What is the baseball endgame?

What is the baseball endgame? Does commissioner Rob Manfred have a plan? The tide has turned in public opinion weighing heavily in favor of the players since Manfred publicly announced that the first two series of the regular season would be cancelled. A sport that some say is watched by a demographics with an average age of 57, you have to wonder if the baseball will lose more fans.

In a college class yesterday, a professor asked his students if any of them were baseball fans. A few hands went up among the nearly 300 students in attendance. He asked how many followed the NBA and a few more hands went up. He asked how many followed the NFL and more than half of his students raised their hands.
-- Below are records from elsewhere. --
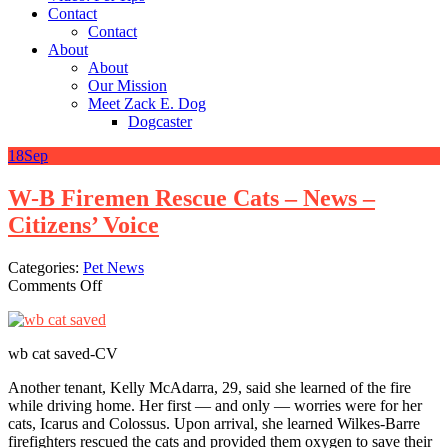
Contact
Contact
About
About
Our Mission
Meet Zack E. Dog
Dogcaster
18
Sep
W-B Firemen Rescue Cats – News –
Citizens’ Voice
Categories:
Pet News
on
Comments Off
W-
B
Firemen
wb cat saved-CV
Rescue
Cats
Another tenant, Kelly McAdarra, 29, said she learned of the fire
–
while driving home. Her first — and only — worries were for her
News
cats, Icarus and Colossus. Upon arrival, she learned Wilkes-Barre
–
firefighters rescued the cats and provided them oxygen to save their
Citizens’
Certainly many of those students will become parents one day, and their child will play t-ball, and that family could grow to love baseball. The love of baseball is like a fine wine, but lately it is more like an annoying whine. We have been geared up for this moment since baseball locked-out in early December. Any optimism has turned to pessimism that this lock-out will be resolved any time soon.

The problem starts with the message and the guy at the top: Manfred. He said at the start of the lock-out that it would be a “disastrous outcome” if any regular season games were canceled in the 2022 Major League Baseball season. And here we are.
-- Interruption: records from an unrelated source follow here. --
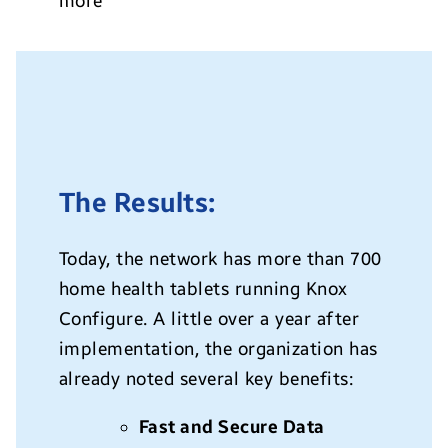
more
The Results:
Today, the network has more than 700
home health tablets running Knox
Configure. A little over a year after
implementation, the organization has
already noted several key benefits:
Fast and Secure Data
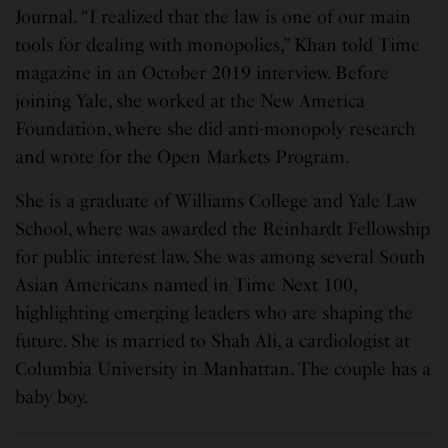
Journal. “I realized that the law is one of our main
tools for dealing with monopolies,” Khan told Time
magazine in an October 2019 interview. Before
joining Yale, she worked at the New America
Foundation, where she did anti-monopoly research
and wrote for the Open Markets Program.
She is a graduate of Williams College and Yale Law
School, where was awarded the Reinhardt Fellowship
for public interest law. She was among several South
Asian Americans named in Time Next 100,
highlighting emerging leaders who are shaping the
future. She is married to Shah Ali, a cardiologist at
Columbia University in Manhattan. The couple has a
baby boy.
While the owners try to remain unified, our sources have told us there are factions divided among the owners. With players’ demands targeting entry level salaries, pre-arbitration bonus pools, and anti-tanking, you have to think this will disproportionately affect the lower-end teams the most. While the MLBPA is not asking for a minimum spending cap, these new measures would cost the teams that carry more minimum salary players a lot more than the teams that have a roster more heavily weighted with veteran players.
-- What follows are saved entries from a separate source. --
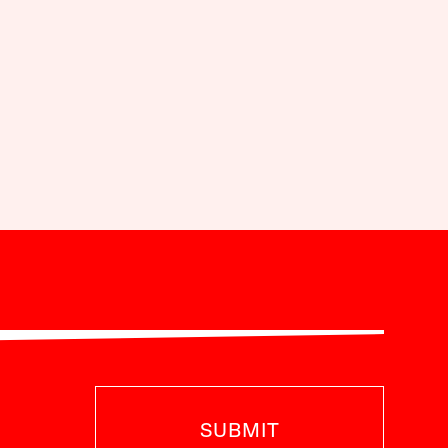
SUBMIT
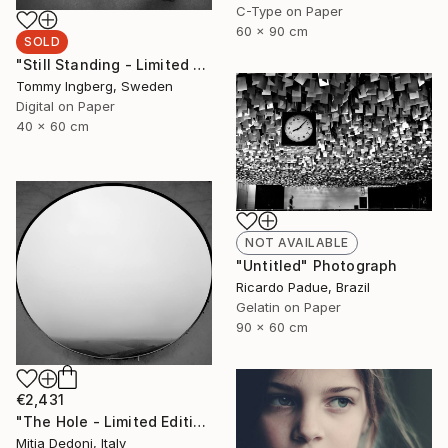
C-Type on Paper
60 x 90 cm
SOLD
"Still Standing - Limited Edition. (SOLD)" Photograph
Tommy Ingberg, Sweden
Digital on Paper
40 x 60 cm
NOT AVAILABLE
"Untitled" Photograph
Ricardo Padue, Brazil
Gelatin on Paper
90 x 60 cm
€2,431
"The Hole - Limited Edition 2/20" Photograph
Mitia Dedoni, Italy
Average ages have dropped as many teams seem to prefer younger and cheaper players as opposed to the costlier veterans. In August, the Baltimore Orioles had 20 of their 26 players on their roster making near the league minimum in salaries. This is a team that receives revenue sharing and has one of the best team-owned TV deals in baseball. You have to think that they don’t need fans in the stands to turn a profit. But there is factual data supporting the bulk of the production is coming from players aged at 26. Not too good for those players in their mid-30’s.

The Orioles are not the only team tanking and going with more minimum paid players, and before the 2021 season, they non-tendered some arbitration-eligible players for league minimum players. The Pirates, Marlins and Cleveland Guardians were close to the Orioles in least money spent in payrolls in 2021. All were under $60 million according to Spotrac. But the Orioles also lost an average of 111 games in the last four full seasons. They have a catcher, Adley Rutschman, who is now 24 years old and the top prospect in baseball with no MLB games to his resumé.

This is what Max Scherzer speaks to on the stain that these tanking teams leave on baseball while alienating their fanbases because who wants to watch a team that is set up to lose by design year after year?

Raising the bottom of the league’s income seems to be a good idea, but each owner has a vote in this and as a group, Manfred announced the decision to cancel games. For what it’s worth, lead MLB baseball negotiators Dan Halem, and MLBPA’s Bruce Meyer are to meet today for an informal one-on-one according to multiple reports.

Also keep in mind, 75% of owners must agree to ratify a new CBA meaning 23 of the 30 owners must vote together. If eight teams oppose the ratification, there is no deal.